We have done some monthly analysis on the % change in GBP/USD since 2015 and we have found some interesting results. GBP/USD’s % price movement has been -0.47% for May and -0.15% so far for June. These are the smallest monthly price moves since May 2015, you can see the results in a chart in figure 1 below. This suggests that throughout the UK election campaign and during the inconclusive result, the pound was incredibly stable when looked at on a weekly and monthly basis. This is highlighted by the fact that the pound has been range-bound in recent weeks, and was unable to make headway above the key 1.30 resistance level vs. the US dollar.

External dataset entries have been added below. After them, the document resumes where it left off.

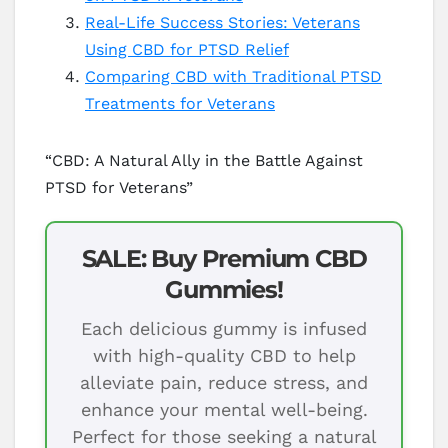
Real-Life Success Stories: Veterans
Using CBD for PTSD Relief
Comparing CBD with Traditional PTSD
Treatments for Veterans
“CBD: A Natural Ally in the Battle Against
PTSD for Veterans”
SALE: Buy Premium CBD
Gummies!
Each delicious gummy is infused
with high-quality CBD to help
alleviate pain, reduce stress, and
enhance your mental well-being.
Perfect for those seeking a natural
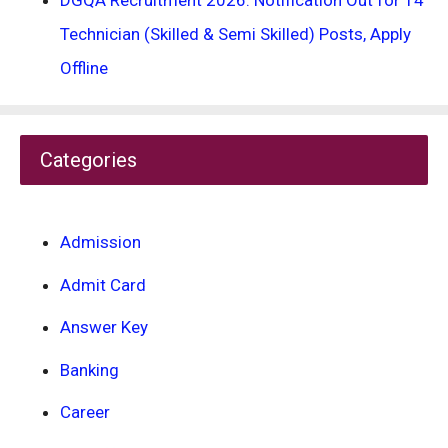
DGQA Recruitment 2026: Notification Out for 14
Technician (Skilled & Semi Skilled) Posts, Apply
Offline
Categories
Admission
Admit Card
Answer Key
Banking
Career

Looking ahead at this week’s political and central bank risks two things stand out as potential drivers of sterling volatility. Firstly, a hawkish Mark Carney. This would be a major shock to the market, as the UK Overnight-Index-Swaps (OIS) market, a way to gauge market expectations for interest rates, is still not fully pricing in a single rate hike by the end of 2018. We expect this to be a low probability, but high risk event, which could trigger an initial knee jerk reaction higher in the pound, and could see GBP/USD get back above 1.30, towards the 1.30- 1.35 range in the next three months.
We believe that the prospect of Theresa May being ousted as PM in the next few weeks has a much higher probability of occurring. The latest YouGov survey has seen Theresa May’s approval rating slump to -34 from +10 before the election was called. If Theresa May can’t get enough votes to pass next week’s Queen’s Speech Bill then this increases the risk that a Brexiteer gets inside the door at Number 10, which could be seen as Kryptonite for the pound, and trigger a move back towards 1.20.
Thus, GBP/USD may remain stable in the face of this week’s political and monetary policy risks, however, it is unlikely to stay that way if we see turmoil in the Conservative Party, which in our view is the biggest risk to the pound right now.